#### [What you have to do]
When you transcribe the listing that follows, keep every line exact and skip any picture.

#### [Records for processing]
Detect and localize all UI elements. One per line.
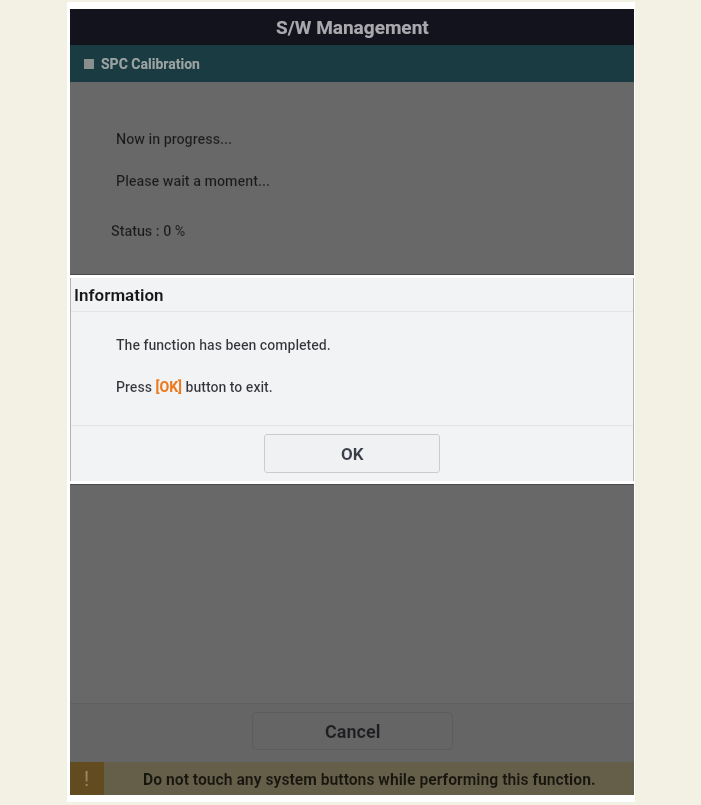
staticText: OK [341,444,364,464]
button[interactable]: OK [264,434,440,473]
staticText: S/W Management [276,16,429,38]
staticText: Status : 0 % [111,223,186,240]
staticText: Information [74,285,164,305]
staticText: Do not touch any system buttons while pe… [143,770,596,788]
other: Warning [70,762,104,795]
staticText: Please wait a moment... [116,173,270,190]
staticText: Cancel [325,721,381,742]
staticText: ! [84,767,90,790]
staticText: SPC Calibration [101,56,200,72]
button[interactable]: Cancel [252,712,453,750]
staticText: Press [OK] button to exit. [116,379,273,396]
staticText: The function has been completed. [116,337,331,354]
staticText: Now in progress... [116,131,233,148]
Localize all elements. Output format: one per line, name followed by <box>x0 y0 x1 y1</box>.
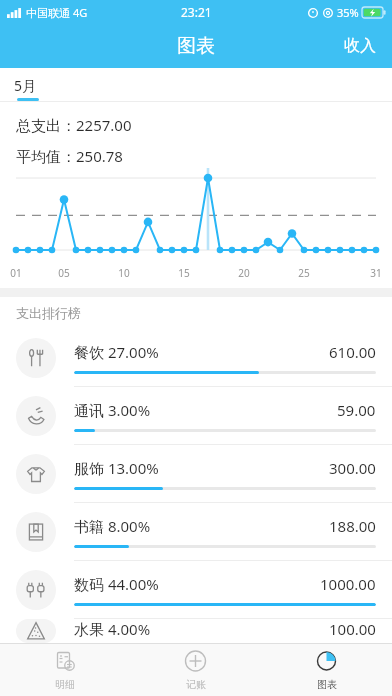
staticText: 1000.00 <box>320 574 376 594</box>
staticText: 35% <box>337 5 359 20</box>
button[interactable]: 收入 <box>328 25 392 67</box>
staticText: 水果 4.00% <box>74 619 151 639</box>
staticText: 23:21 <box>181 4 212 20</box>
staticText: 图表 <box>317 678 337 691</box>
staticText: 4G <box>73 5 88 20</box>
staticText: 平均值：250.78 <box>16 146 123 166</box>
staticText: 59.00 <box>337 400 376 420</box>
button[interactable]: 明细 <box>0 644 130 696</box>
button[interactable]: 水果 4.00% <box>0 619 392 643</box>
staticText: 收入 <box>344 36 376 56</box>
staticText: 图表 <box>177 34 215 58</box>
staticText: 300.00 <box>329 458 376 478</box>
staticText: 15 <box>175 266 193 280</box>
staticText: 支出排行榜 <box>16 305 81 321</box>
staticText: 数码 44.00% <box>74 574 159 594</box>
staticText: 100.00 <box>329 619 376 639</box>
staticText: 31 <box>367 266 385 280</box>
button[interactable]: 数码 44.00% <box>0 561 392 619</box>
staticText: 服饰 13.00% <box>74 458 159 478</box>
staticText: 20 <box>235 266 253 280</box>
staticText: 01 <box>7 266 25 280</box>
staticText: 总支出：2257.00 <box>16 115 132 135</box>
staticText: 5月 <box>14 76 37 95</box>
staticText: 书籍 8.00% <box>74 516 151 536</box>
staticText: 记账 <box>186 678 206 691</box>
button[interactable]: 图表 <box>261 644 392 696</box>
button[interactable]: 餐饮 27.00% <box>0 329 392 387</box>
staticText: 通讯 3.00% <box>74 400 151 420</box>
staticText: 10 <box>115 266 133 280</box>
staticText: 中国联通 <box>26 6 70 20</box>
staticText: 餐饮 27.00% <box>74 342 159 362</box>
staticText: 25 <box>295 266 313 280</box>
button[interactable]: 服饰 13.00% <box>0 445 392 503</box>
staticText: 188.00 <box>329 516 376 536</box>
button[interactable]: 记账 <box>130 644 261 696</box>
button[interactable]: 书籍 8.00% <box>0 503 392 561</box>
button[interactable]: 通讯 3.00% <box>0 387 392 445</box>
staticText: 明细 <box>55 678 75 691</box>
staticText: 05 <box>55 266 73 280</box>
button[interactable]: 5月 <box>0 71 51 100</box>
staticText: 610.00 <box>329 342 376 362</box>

#### [Answer to the exercise]
Detect and localize all UI elements. One per line.
staticText: OK [341,444,364,464]
button[interactable]: OK [264,434,440,473]
staticText: S/W Management [276,16,429,38]
staticText: Status : 0 % [111,223,186,240]
staticText: Information [74,285,164,305]
staticText: Do not touch any system buttons while pe… [143,770,596,788]
other: Warning [70,762,104,795]
staticText: Please wait a moment... [116,173,270,190]
staticText: Cancel [325,721,381,742]
staticText: ! [84,767,90,790]
staticText: SPC Calibration [101,56,200,72]
button[interactable]: Cancel [252,712,453,750]
staticText: Press [OK] button to exit. [116,379,273,396]
staticText: The function has been completed. [116,337,331,354]
staticText: Now in progress... [116,131,233,148]
Localize all elements. Output format: one per line, name followed by <box>x0 y0 x1 y1</box>.
staticText: 1000.00 <box>320 574 376 594</box>
staticText: 35% <box>337 5 359 20</box>
button[interactable]: 收入 <box>328 25 392 67</box>
staticText: 水果 4.00% <box>74 619 151 639</box>
staticText: 23:21 <box>181 4 212 20</box>
staticText: 图表 <box>317 678 337 691</box>
staticText: 4G <box>73 5 88 20</box>
staticText: 平均值：250.78 <box>16 146 123 166</box>
staticText: 59.00 <box>337 400 376 420</box>
button[interactable]: 明细 <box>0 644 130 696</box>
button[interactable]: 水果 4.00% <box>0 619 392 643</box>
staticText: 收入 <box>344 36 376 56</box>
staticText: 图表 <box>177 34 215 58</box>
staticText: 300.00 <box>329 458 376 478</box>
staticText: 15 <box>175 266 193 280</box>
staticText: 支出排行榜 <box>16 305 81 321</box>
staticText: 数码 44.00% <box>74 574 159 594</box>
staticText: 100.00 <box>329 619 376 639</box>
staticText: 31 <box>367 266 385 280</box>
button[interactable]: 数码 44.00% <box>0 561 392 619</box>
staticText: 服饰 13.00% <box>74 458 159 478</box>
staticText: 20 <box>235 266 253 280</box>
staticText: 01 <box>7 266 25 280</box>
staticText: 总支出：2257.00 <box>16 115 132 135</box>
staticText: 5月 <box>14 76 37 95</box>
staticText: 书籍 8.00% <box>74 516 151 536</box>
staticText: 记账 <box>186 678 206 691</box>
button[interactable]: 图表 <box>261 644 392 696</box>
button[interactable]: 餐饮 27.00% <box>0 329 392 387</box>
staticText: 通讯 3.00% <box>74 400 151 420</box>
staticText: 10 <box>115 266 133 280</box>
staticText: 中国联通 <box>26 6 70 20</box>
staticText: 餐饮 27.00% <box>74 342 159 362</box>
staticText: 25 <box>295 266 313 280</box>
button[interactable]: 服饰 13.00% <box>0 445 392 503</box>
staticText: 188.00 <box>329 516 376 536</box>
button[interactable]: 记账 <box>130 644 261 696</box>
button[interactable]: 书籍 8.00% <box>0 503 392 561</box>
button[interactable]: 通讯 3.00% <box>0 387 392 445</box>
staticText: 明细 <box>55 678 75 691</box>
staticText: 05 <box>55 266 73 280</box>
button[interactable]: 5月 <box>0 71 51 100</box>
staticText: 610.00 <box>329 342 376 362</box>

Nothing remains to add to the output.